Open-loop planning with straightline plans in JaxPlan.

Open-loop planning with straightline plans in JaxPlan.#

This rudimentary example illustrates how to set up an offline JaxPlan agent that first optimizes the problem and then evaluates.

First install and import the required packages:

%pip install --quiet --upgrade pip
%pip install --quiet git+https://github.com/pyrddlgym-project/pyRDDLGym.git
%pip install --quiet git+https://github.com/pyrddlgym-project/rddlrepository.git
%pip install --quiet git+https://github.com/pyrddlgym-project/pyRDDLGym-jax.git
Note: you may need to restart the kernel to use updated packages.
Note: you may need to restart the kernel to use updated packages.
Note: you may need to restart the kernel to use updated packages.
Note: you may need to restart the kernel to use updated packages.

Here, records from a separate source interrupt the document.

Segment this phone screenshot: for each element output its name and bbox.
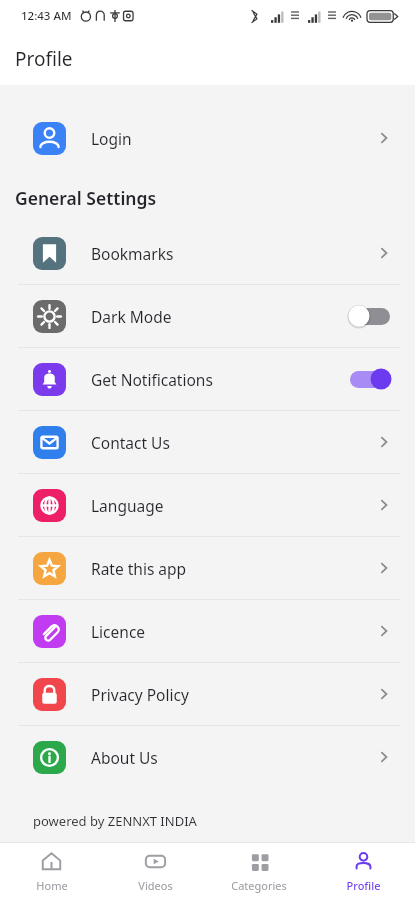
staticText: Dark Mode xyxy=(91,306,172,327)
button[interactable]: Language xyxy=(0,474,415,536)
staticText: Profile xyxy=(346,878,381,893)
button[interactable]: Licence xyxy=(0,600,415,662)
staticText: powered by ZENNXT INDIA xyxy=(33,812,197,830)
staticText: Licence xyxy=(91,621,146,642)
button[interactable]: Videos xyxy=(103,843,207,900)
button[interactable]: Dark Mode xyxy=(0,285,415,347)
staticText: 12:43 AM xyxy=(21,8,72,24)
staticText: Privacy Policy xyxy=(91,684,189,705)
button[interactable]: Rate this app xyxy=(0,537,415,599)
staticText: Language xyxy=(91,495,164,516)
staticText: Bookmarks xyxy=(91,243,174,264)
staticText: Rate this app xyxy=(91,558,187,579)
button[interactable]: Home xyxy=(0,843,103,900)
staticText: Contact Us xyxy=(91,432,170,453)
staticText: Categories xyxy=(231,878,287,893)
button[interactable]: Privacy Policy xyxy=(0,663,415,725)
button[interactable]: Contact Us xyxy=(0,411,415,473)
staticText: About Us xyxy=(91,747,158,768)
button[interactable]: About Us xyxy=(0,726,415,788)
button[interactable]: Toggle off xyxy=(347,303,393,329)
staticText: Login xyxy=(91,128,132,149)
staticText: Profile xyxy=(15,46,73,72)
button[interactable]: Profile xyxy=(311,843,415,900)
staticText: Videos xyxy=(138,878,173,893)
staticText: Get Notifications xyxy=(91,369,213,390)
button[interactable]: Bookmarks xyxy=(0,222,415,284)
button[interactable]: Login xyxy=(0,107,415,169)
staticText: Home xyxy=(36,878,68,893)
staticText: General Settings xyxy=(15,186,157,210)
button[interactable]: Categories xyxy=(207,843,311,900)
button[interactable]: Get Notifications xyxy=(0,348,415,410)
button[interactable]: Toggle on xyxy=(347,366,393,392)
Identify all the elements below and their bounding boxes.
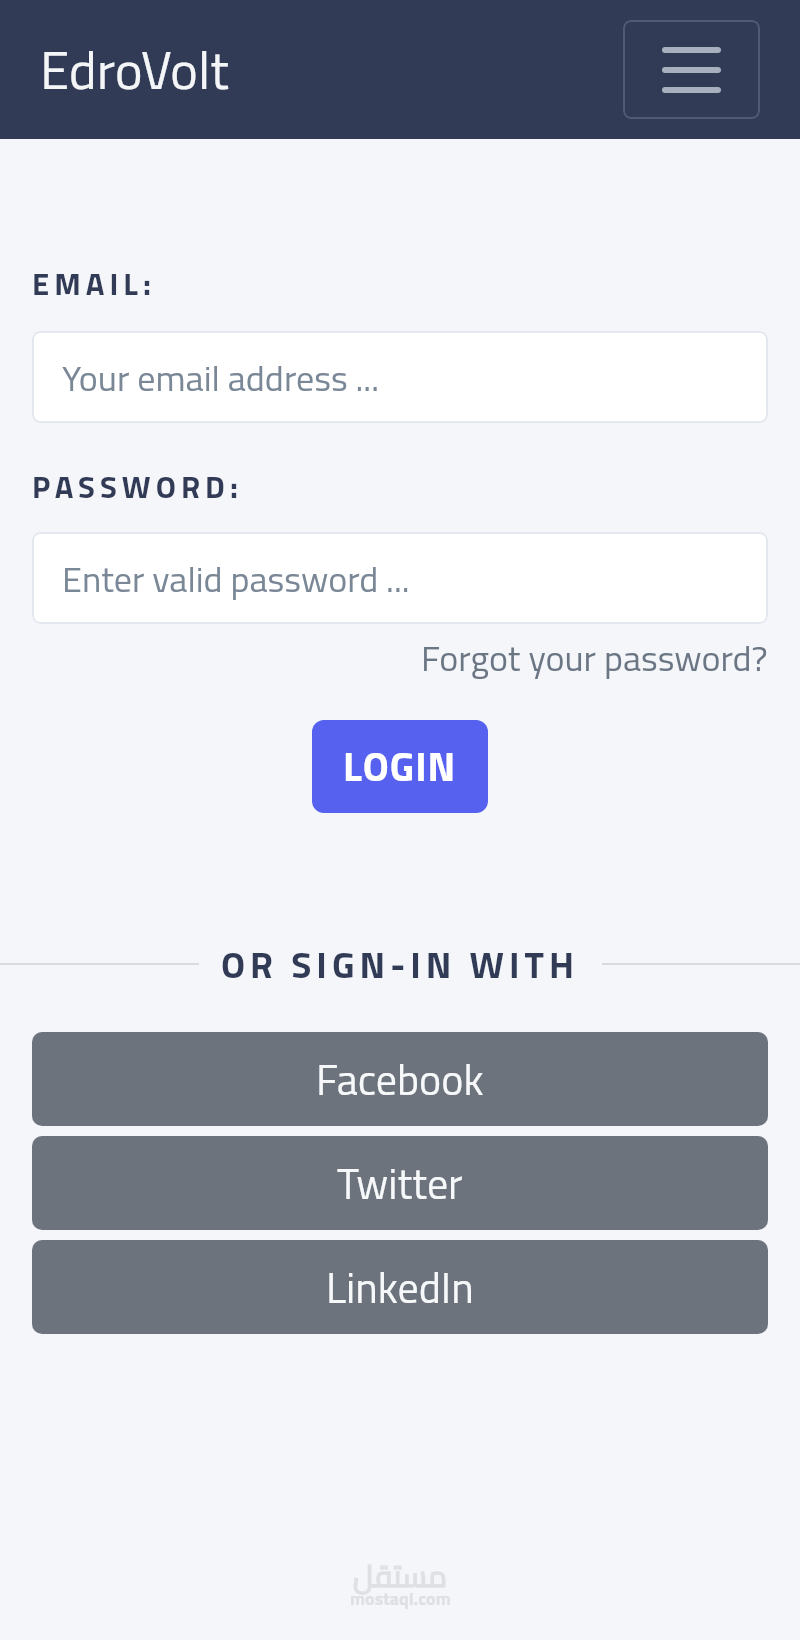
button[interactable]: Facebook (32, 1032, 768, 1126)
staticText: mostaql.com (350, 1585, 451, 1612)
staticText: Facebook (316, 1047, 484, 1111)
staticText: LinkedIn (326, 1255, 474, 1319)
staticText: Enter valid password ... (62, 551, 410, 606)
button[interactable]: Your email address ... (32, 331, 768, 423)
button[interactable]: LOGIN (312, 720, 488, 813)
staticText: OR SIGN-IN WITH (221, 936, 580, 992)
staticText: EMAIL: (32, 260, 156, 307)
staticText: Your email address ... (62, 350, 379, 405)
staticText: EdroVolt (40, 29, 229, 110)
staticText: مستقل (353, 1548, 448, 1604)
button[interactable]: Enter valid password ... (32, 532, 768, 624)
button[interactable]: Twitter (32, 1136, 768, 1230)
button[interactable]: Forgot your password? (421, 630, 768, 685)
button[interactable] (623, 20, 760, 119)
staticText: Twitter (337, 1151, 463, 1215)
staticText: LOGIN (343, 736, 457, 797)
button[interactable]: LinkedIn (32, 1240, 768, 1334)
staticText: PASSWORD: (32, 463, 243, 510)
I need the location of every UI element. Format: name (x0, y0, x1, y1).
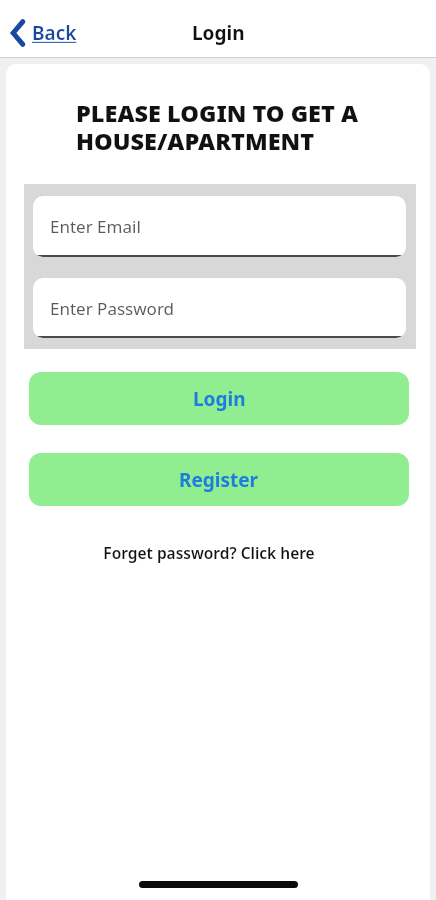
staticText: Enter Email (50, 215, 141, 238)
button[interactable]: Enter Email (33, 196, 406, 257)
button[interactable]: Enter Password (33, 278, 406, 338)
staticText: Login (193, 386, 246, 412)
staticText: PLEASE LOGIN TO GET A HOUSE/APARTMENT (76, 97, 359, 157)
staticText: Register (179, 467, 259, 493)
button[interactable]: Register (29, 453, 409, 506)
button[interactable]: Login (29, 372, 409, 425)
button[interactable]: Forget password? Click here (6, 542, 412, 563)
button[interactable]: Back (10, 20, 77, 46)
staticText: Enter Password (50, 297, 175, 320)
staticText: Login (192, 20, 245, 46)
staticText: Back (32, 20, 77, 46)
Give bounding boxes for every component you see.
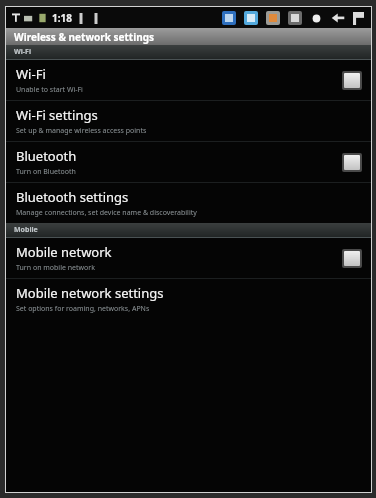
other: Notification (244, 11, 258, 25)
staticText: Wireless & network settings (14, 30, 154, 44)
staticText: Wi-Fi (16, 65, 46, 83)
other: Notification (222, 11, 236, 25)
staticText: Unable to start Wi-Fi (16, 85, 83, 95)
staticText: Turn on Bluetooth (16, 167, 76, 177)
staticText: Turn on mobile network (16, 263, 95, 273)
button[interactable]: Wi-Fi (6, 60, 371, 100)
staticText: Mobile (14, 225, 38, 235)
button[interactable]: Wi-Fi settings (6, 101, 371, 141)
button[interactable]: Mobile network settings (6, 279, 371, 319)
staticText: Manage connections, set device name & di… (16, 208, 197, 218)
staticText: Wi-Fi (14, 47, 32, 57)
staticText: 1:18 (52, 11, 72, 25)
staticText: Bluetooth settings (16, 188, 129, 206)
other: Status (310, 12, 323, 25)
staticText: Wi-Fi settings (16, 106, 98, 124)
staticText: Set options for roaming, networks, APNs (16, 304, 150, 314)
other: Menu (353, 12, 364, 25)
other: Back (331, 12, 345, 24)
other: Notification (288, 11, 302, 25)
button[interactable]: Mobile network (6, 238, 371, 278)
staticText: Bluetooth (16, 147, 77, 165)
staticText: Mobile network (16, 243, 112, 261)
staticText: Mobile network settings (16, 284, 164, 302)
button[interactable]: Bluetooth (6, 142, 371, 182)
other: Notification (266, 11, 280, 25)
button[interactable]: Bluetooth settings (6, 183, 371, 223)
staticText: Set up & manage wireless access points (16, 126, 147, 136)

Import the required packages:

import warnings
warnings.filterwarnings("ignore", category=UserWarning)
import os
from IPython.display import Image

import pyRDDLGym
from pyRDDLGym.core.visualizer.movie import MovieGenerator
from pyRDDLGym_jax.core.planner import JaxStraightLinePlan, JaxBackpropPlanner, JaxOfflineController, load_config_from_string

We will optimize the reacher multi-jointed arm control problem. Please note that the environment state and action fluents should be vectorized tensors for JaxPlan, so we must enable the vectorized option:

env = pyRDDLGym.make('Reacher_gym', '0', vectorized=True)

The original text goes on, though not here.